Et quand les supporteurs du PSG décident de suivre un déplacement de leur équipe, les difficultés qu’ils rencontrent à Paris les poursuivent en province. En février 2013, l’association Les Microbes est arrêtée par des cars de CRS près de Toulouse, vers 13 heures. Après contrôles et palpations de rigueur, les deux cars de l’association sont immobilisés… pendant plus de huit heures ! Sans boire, sans manger, sans sortir du car et sans explication. « Au bout d’un moment, on n’en pouvait plus, il faisait nuit, et on a demandé aux gendarmes qui gardaient la porte d’entrée du bus d’où venaient les ordres. Et là, on nous a répondu sans entrer dans les détails : Il faut voir ça avec le président de votre club… C’est lui qui décide ! Et là on est complètement surpris ! De quel droit le président du PSG pourrait nous interdire de nous rendre dans un stade qui n’est pas le sien ? » s’étonne un membre des Microbes, interrogé par le site du magazine So Foot.
Un fossé qui se creuse
De tout temps, les ultras n’ont jamais eu bonne presse. Sauf que, depuis quelques années, ils sont de plus en plus isolés et surtout délaissés par la direction de leur club. Preuve de ce malaise quand l’association Libertés pour les abonnés (LPA) s’est auto-dissoute, en mars 2012. Regroupant 400 supporters des tribunes Boulogne et Auteuil, le collectif s’était initialement constitué pour réengager le dialogue avec le club concernant sa politique vis-à-vis des supporteurs. Dès lors, les dirigeants du PSG disposent d’un interlocuteur privilégié et identifié. Une main tendue qui n’aboutira à rien. Après deux années de sollicitation, la LPA disparaît faute d’avoir pu ouvrir le dialogue avec les responsables du club qu’il soutient.
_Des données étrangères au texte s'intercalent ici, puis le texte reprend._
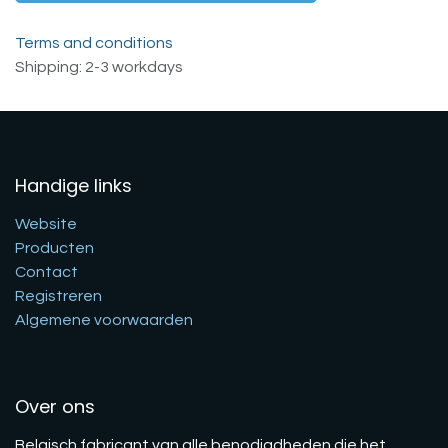
Terms and conditions
Shipping: 2-3 workdays
Handige links
Website
Producten
Contact
Registreren
Algemene voorwaarden
Over ons
Belgisch fabricant van alle benodigdheden die het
Ce phénomène n’est pas isolé, et l’époque des présidents de clubs solidaires de leurs ultras (Pape Diouf, Jean-Michel Aulas) est de plus en plus lointaine. La grève des encouragements des supporteurs de Saint-Étienne à la suite de la décision de Roland Romeyer, président de l’ASSE, de fermer une partie d’une tribune de Geoffroy-Guichard pour la réception de Bordeaux en est la preuve. Avec cette décision, la direction du club a voulu sanctionner ses ultras pour avoir jeté des fumigènes lors des rencontres face à Lyon et Rennes.
Les incidents du Trocadéro ne sont évidemment pas exclusivement le fait des ultras qui démentent bec et ongles leur implication. Pour autant, le foot français serait bien inspiré de se pencher sur la question, d’engager le dialogue. Car quand les esprits ont été chauffés à blanc, chaque manifestation publique devient une poudrière. Il est facile – et le PSG l’a démontré – de vider les enceintes sportives des supporteurs les plus chevronnés. Sauf que les ultras – et ils l’ont aussi démontré – restent des ultras. Dans et hors des stades.